Question

A research firm supplies manufacturers with estimates of the sales of their products from samples of stores. Marketing managers often look at the sales estimates and ignore sampling error. An SRS of 50 stores this month shows mean sales of 41 units of a particular appliance with a standard deviation of 11 units. During the same month last year, an SRS of 52 stores gave mean sales of 38 units of the same appliances with a standard deviation of 13 units.
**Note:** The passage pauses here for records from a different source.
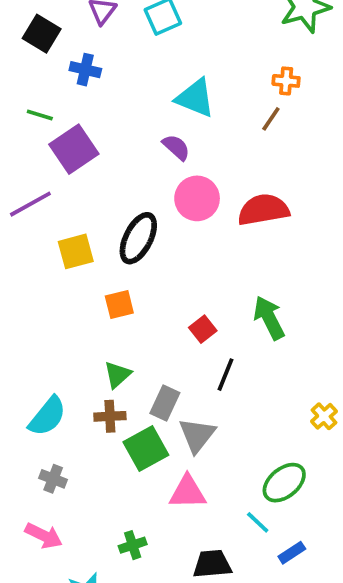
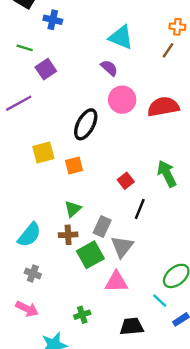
purple square: (74, 149) -> (46, 69), size x0.7
yellow square: (76, 251) -> (43, 153), moved

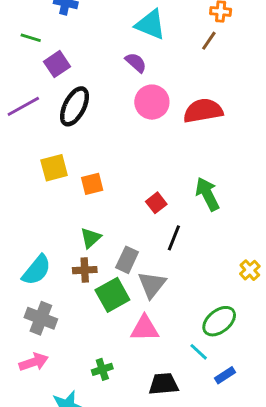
black ellipse: (86, 124) -> (75, 106), moved
gray cross: (33, 274) -> (41, 318), size x1.5
pink arrow: (27, 309) -> (34, 362), turned -45

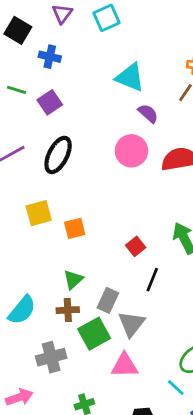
purple semicircle: (136, 63) -> (148, 113), moved
purple square: (57, 64) -> (50, 102), moved
gray cross: (41, 318) -> (51, 357), moved, turned -36

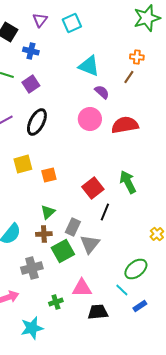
red square: (136, 246) -> (93, 188), size x1.5
pink triangle: (125, 365) -> (82, 288), moved

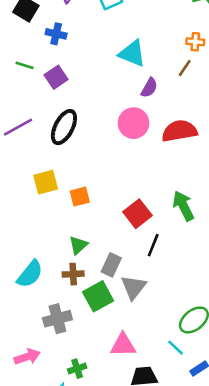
purple semicircle: (102, 92) -> (149, 88), turned 77
green cross: (56, 302) -> (77, 369), moved

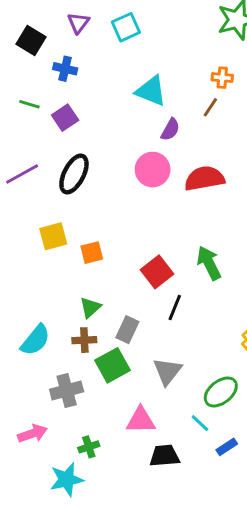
gray triangle: (134, 287) -> (167, 371), moved

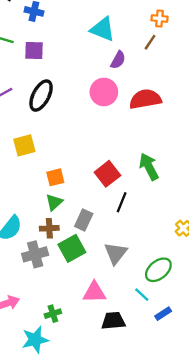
purple square: (65, 118) -> (34, 51), turned 36
orange square: (92, 253) -> (55, 177), moved
gray cross: (67, 391) -> (35, 254), moved

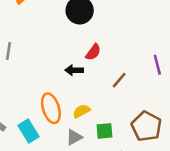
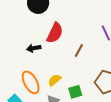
red semicircle: (93, 52) -> (55, 33), size x1.5
black arrow: (74, 70) -> (34, 48), moved

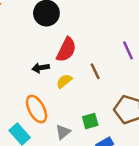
brown line: (79, 51) -> (95, 71), turned -56
yellow semicircle: (55, 80) -> (64, 81), moved

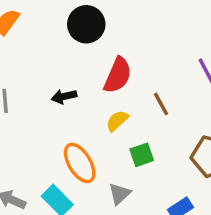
black arrow: (41, 68) -> (64, 96), moved
green square: (90, 121) -> (142, 155), moved

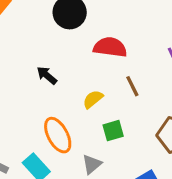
red semicircle: (118, 75) -> (110, 47), moved, turned -108
black arrow: (64, 96) -> (47, 75), turned 50

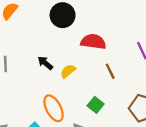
yellow semicircle: (93, 99) -> (68, 71), moved
green square: (113, 131) -> (96, 105), turned -35

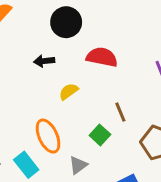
black arrow: (45, 63) -> (44, 61), moved, turned -49
brown line: (110, 71) -> (120, 112), moved

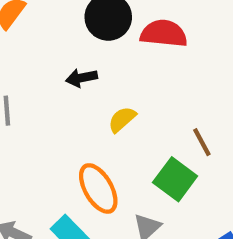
red semicircle: (102, 57) -> (164, 33), moved
green square: (100, 135) -> (175, 179), size x1.4

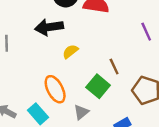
black arrow: (82, 78) -> (49, 27), size x1.6

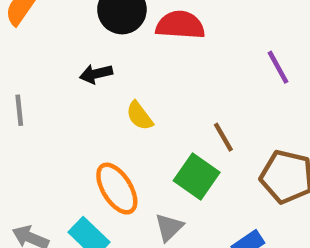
black arrow: (49, 27) -> (96, 74), size x0.6
yellow semicircle: (70, 51) -> (140, 116), turned -84

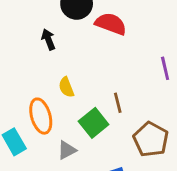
black arrow: (96, 74) -> (48, 39), turned 66
yellow semicircle: (140, 116) -> (66, 87), moved

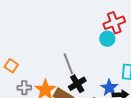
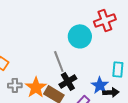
cyan circle: (107, 39) -> (80, 36), moved, size x1.5

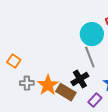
gray line: (59, 61) -> (90, 57), moved

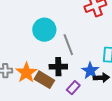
cyan circle: (92, 34) -> (44, 30), moved
black cross: (80, 79) -> (58, 67), turned 30

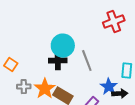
black cross: (58, 67) -> (58, 61), moved

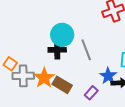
orange square: (11, 65) -> (10, 64), moved
gray cross: (24, 87) -> (23, 76), size x1.5

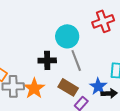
cyan circle: (62, 35) -> (67, 36), moved
brown rectangle: (62, 85) -> (68, 87), moved

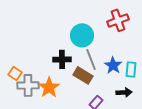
blue star: (98, 86) -> (113, 65), moved
brown rectangle: (68, 87) -> (83, 75), moved

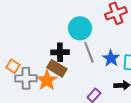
brown rectangle: (83, 75) -> (57, 68), moved

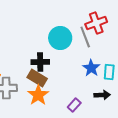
gray line: (89, 52) -> (85, 37), moved
orange star: (47, 80) -> (38, 95), moved

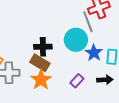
cyan circle: (60, 38) -> (76, 40), moved
purple rectangle: (74, 105) -> (77, 81), moved

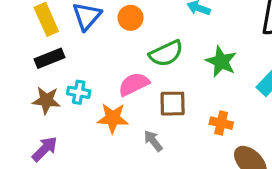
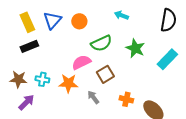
cyan cross: (79, 92) -> (42, 79), moved
brown star: (46, 100) -> (18, 79), moved
brown square: (173, 104) -> (105, 74), turned -30
orange cross: (221, 123) -> (126, 99), moved

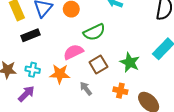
black rectangle: (29, 46) -> (30, 35), moved
green star: (135, 48) -> (130, 62), moved
purple arrow: (26, 102) -> (26, 94), moved

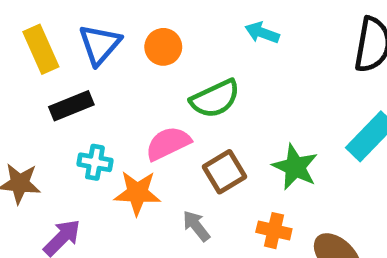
cyan cross: (33, 70) -> (95, 162), moved

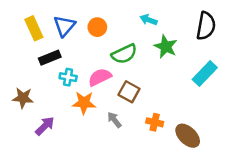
cyan cross: (95, 162) -> (68, 77), moved
green star: (295, 167) -> (166, 47), moved
brown square: (224, 172) -> (129, 92), turned -30

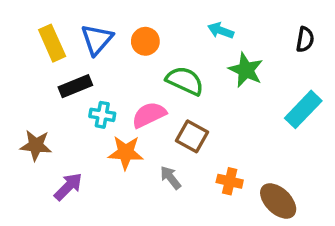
black semicircle: (206, 26) -> (305, 39), size x0.6
green semicircle: (124, 54) -> (185, 81), turned -130

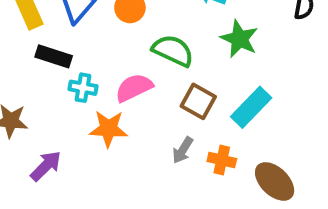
black rectangle: (75, 86) -> (54, 56), turned 40
cyan rectangle: (303, 109) -> (251, 107), moved
brown square: (192, 136) -> (198, 101), moved
gray arrow: (170, 178) -> (183, 150), moved, turned -110

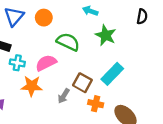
brown square: (198, 101) -> (82, 83), moved
gray arrow: (183, 150) -> (64, 96), moved

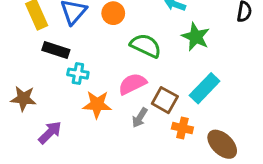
pink semicircle: (46, 63) -> (132, 84), moved

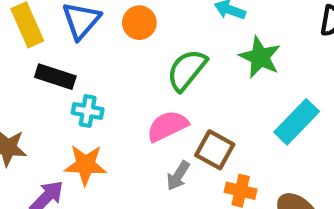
green semicircle: (146, 46) -> (187, 70), turned -76
cyan rectangle: (205, 88) -> (297, 122), moved
orange star: (97, 104) -> (85, 165), moved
An increase from 38 to 41 is a rise of 7.9% . The marketing manager is happy because sales are up 7.9% . (a) Give a 95% confidence interval for the difference in mean number of units of the appliance sold at all retail stores. (Enter your answer rounded to three decimal places.) lower interval: upper interval:

Answer 1

Mean difference = 41 - 38 = 3

The  standard error (SE) of the sampling distribution.

SE = sqrt[ (s1²/n1) + (s2²/n2) ]

where s1 is the  standard deviation of current year, s2 is the standard deviation of last year, n1 is the size of sample of current year, and n2 is the size of sample of last year.

SE = sqrt[ (11²/50) + (13²/52) ] = 2.381176

Assuming population standard deviations of sales in current ans last year are equal, degree of freedom = n1 + n2 - 2

= 50 + 52 - 2 = 100

t statistic at 95% confidence interval and df = 100 is 1.98

95% confidence interval is,

(3 - 1.98 * 2.381176, 3 + 1.98 * 2.381176)

= (-1.715, 7.715)

lower interval = -1.715

upper interval = 7.715

As, the confidence interval contains 0, there is no significant difference in mean number of units of the appliance sold at all retail stores.